Demand Manager’s New Era of Automated Yield Management
Publishers are confronted with an endless number of yield management choices daily that can materially impact revenue. The guesswork of wrapper optimization is one of them. The intricacies of managing Prebid configurations can cause publishers to hemorrhage time and money and publishers struggle to understand what data is meaningful and which wrapper settings warrant adjustments. Moreover, trialing wrapper settings while balancing page performance poses its own set of challenges.
Enter Machine Learning Wrapper Optimization, Demand Manager’s new feature that gives publishers the tools to better optimize wrapper settings. Engineered to streamline wrapper optimization, this next-generation A/B testing tool offers Recommendations to improve performance and drive revenue outcomes.
While Demand Manager’s A/B testing feature laid the groundwork for wrapper optimization, this opens the doorway to greater innovation with a focus on efficiency and control for publishers. The goal is for publishers to be able to optimize wrapper performance and generate more revenue without having to manually “do” anything. The suite’s enhanced automation tools signal a new era in yield management – powered by machine learning.

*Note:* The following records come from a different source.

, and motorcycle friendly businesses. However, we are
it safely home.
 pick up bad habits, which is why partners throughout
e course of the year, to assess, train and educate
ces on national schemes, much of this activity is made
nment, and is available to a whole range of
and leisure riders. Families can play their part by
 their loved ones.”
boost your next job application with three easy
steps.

Machine Learning Wrapper Optimization drives automated improvements that serve publishers in numerous ways:
Revenue gains: Initial testing showed that 80% of wrappers that ran a machine-generated experiment saw an immediate increase in revenue compared to the existing setting.

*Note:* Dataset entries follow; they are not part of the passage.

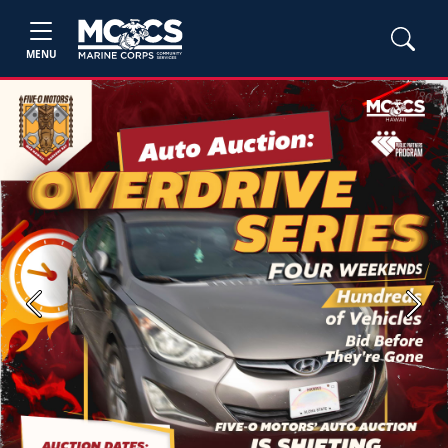
MENU
Previous
Next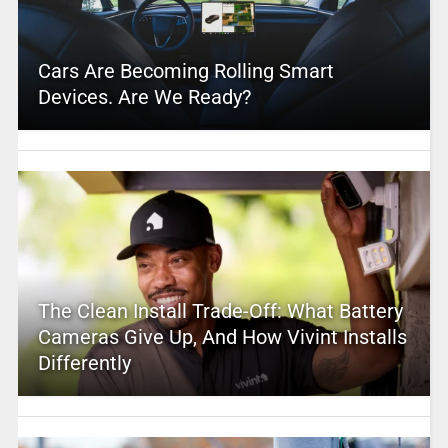
Cars Are Becoming Rolling Smart
Devices. Are We Ready?
The Clean Install Trade-Off: What Battery
Cameras Give Up, And How Vivint Installs
Differently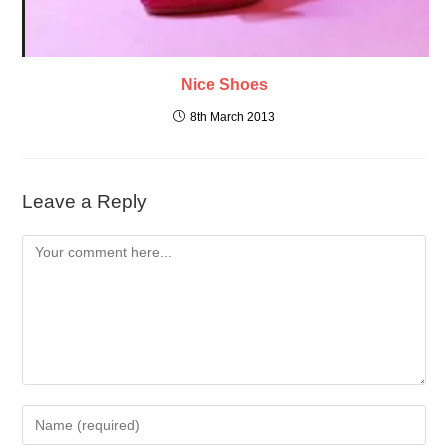
Nice Shoes
8th March 2013
Leave a Reply
Comment
Enter
your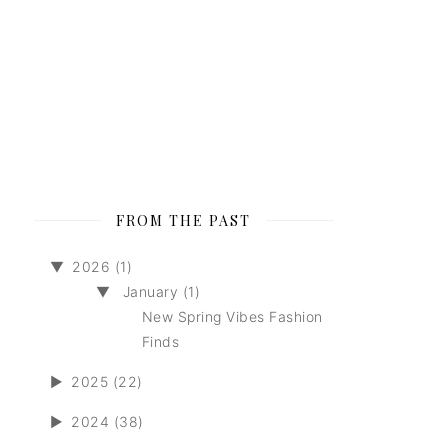
FROM THE PAST
▼
2026 (1)
▼
January (1)
New Spring Vibes Fashion
Finds
►
2025 (22)
►
2024 (38)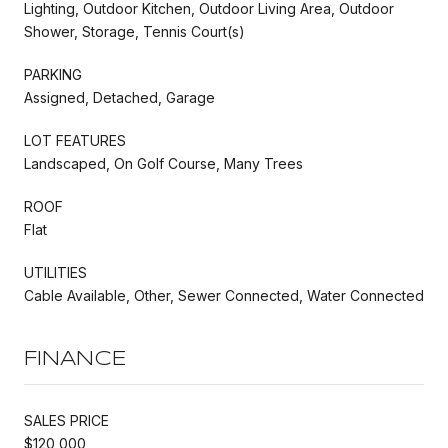
Lighting, Outdoor Kitchen, Outdoor Living Area, Outdoor
Shower, Storage, Tennis Court(s)
PARKING
Assigned, Detached, Garage
LOT FEATURES
Landscaped, On Golf Course, Many Trees
ROOF
Flat
UTILITIES
Cable Available, Other, Sewer Connected, Water Connected
FINANCE
SALES PRICE
$120,000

Seamless integration: A user-friendly interface allows publishers to activate Recommendations within their existing setup, and the toolkit is designed for ease of use.

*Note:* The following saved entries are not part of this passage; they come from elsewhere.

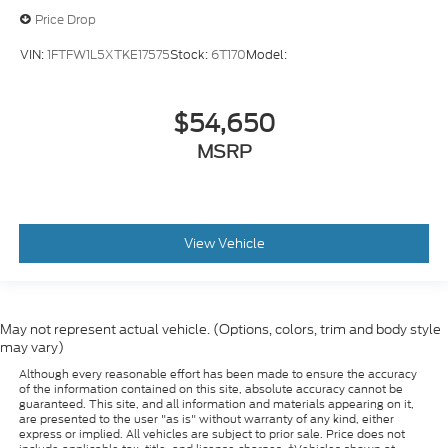
Price Drop
VIN:
1FTFW1L5XTKE17575
Stock:
6T170
Model:
$54,650
MSRP
View Vehicle
May not represent actual vehicle. (Options, colors, trim and body style
may vary)
Although every reasonable effort has been made to ensure the accuracy
of the information contained on this site, absolute accuracy cannot be
guaranteed. This site, and all information and materials appearing on it,
are presented to the user "as is" without warranty of any kind, either
express or implied. All vehicles are subject to prior sale. Price does not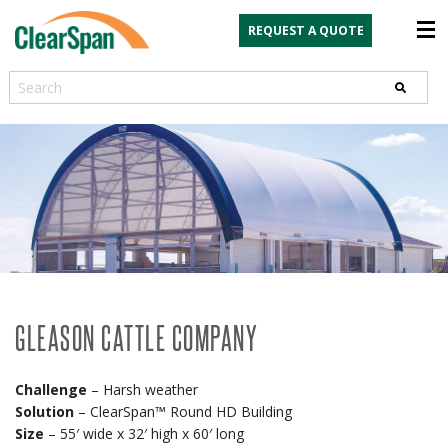
REQUEST A QUOTE
Search
GLEASON CATTLE COMPANY
Challenge
– Harsh weather
Solution
– ClearSpan™ Round HD Building
Size
– 55′ wide x 32′ high x 60′ long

Publisher control: Publishers are empowered to leverage the full power of Demand Manager’s Analytics Suite, including its in-depth Core Web Vitals information.
Here’s a deep dive into Demand Manager’s breakout tool. Key features include:
- Best-in-Class A/B Testing: Publishers can test and measure the impact of their Prebid integration against the entirety of their ad stack. In real-time, publishers can experiment to see expected revenue increase based on Prebid and GAM auction data and session data, surfacing opportunities for new revenue. Publishers may create up to five experiment wrappers and compare them.
- User-Friendly Interface and Comprehensive Workflow: Publishers never have to leave the Demand Manager UI to implement Recommendations; the tool is already integrated into the interface’s established workflow. With traditional experiments, it takes significant time to surface new revenue opportunities. Now, publishers using a single click within the Demand Manager UI, can implement experiments and translate insights into projected improved revenue outcomes. A key component of the tool is that it’s designed to have minimal to no impact on the user experience. Page performance is preserved by recommending optimal settings to increase revenue without adding to latency.
- Customized Yield Optimization: By default, publishers can target wrappers by device type, browser, location, and domain. If publishers want extra criteria like page type, site section, or visitor data, they can define it in the Demand Manager UI. They can also configure their page to send this data via the wrapper request for custom Key Values. This toolset combines sophisticated machine learning algorithms with existing industry-leading capabilities for publishers to manage their Prebid stack.
The Big Impact of Small Changes
By infusing A/B testing with machine learning, Demand Manager’s new Machine Learning Wrapper Optimization makes it easy for publishers to improve revenue and maintain page performance. At Magnite, we look forward to finding more ways to scale this technology to bring published revenue-driving tools that also save time and resources.